Rhombohedral and Turbostratic Boron Nitride Polytypes Investigated by X-ray Absorption Spectroscopy

TL;DR

This study uses X-ray absorption spectroscopy and first-principles calculations to differentiate boron nitride polytypes and suggests that stacking variations can tune its band gap.

Contribution

It demonstrates the ability to distinguish BN polytypes via chemical shifts in X-ray absorption spectra and links stacking to band gap tuning.

Findings

Different BN polytypes show distinct chemical shifts in X-ray spectra.

Turbostratic BN exhibits a significant chemical shift at the B 1s-edge.

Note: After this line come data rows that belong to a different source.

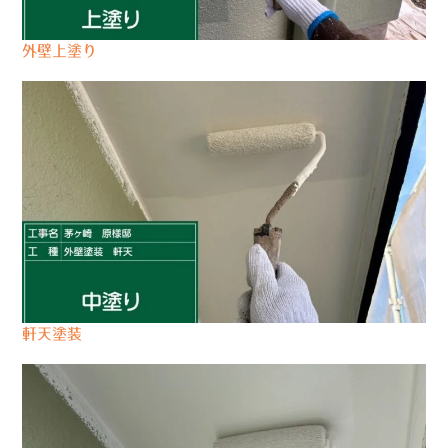
外壁上塗り
軒天塗装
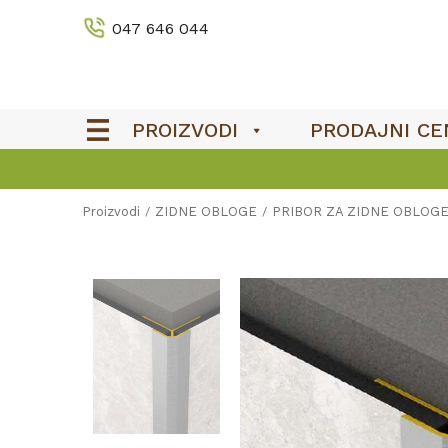
047 646 044
PROIZVODI
PRODAJNI CE
Proizvodi
ZIDNE OBLOGE
PRIBOR ZA ZIDNE OBLOG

Band gap tuning is possible through stacking variations of BN polytypes.

Abstract

The electronic structure of rhombohedral sp2 hybridized boron nitride (r-BN) is characterized by X-ray absorption near-edge structure spectroscopy. Measurements are performed at the boron and nitrogen K-edges (1s) and interpreted with first-principles density functional theory calculations, including final state effects by applying a core-hole. We show that it is possible to distinguish between different 2D planar polytypes such as rhombohedral, twinned rhombohedral, hexagonal and turbostratic BN by the difference in chemical shifts. In particular, the chemical shift at the B 1s-edge is shown to be significant for the turbostratic polytype. This implies that the band gap can be tuned by a superposition of different polytypes and stacking of lattice planes.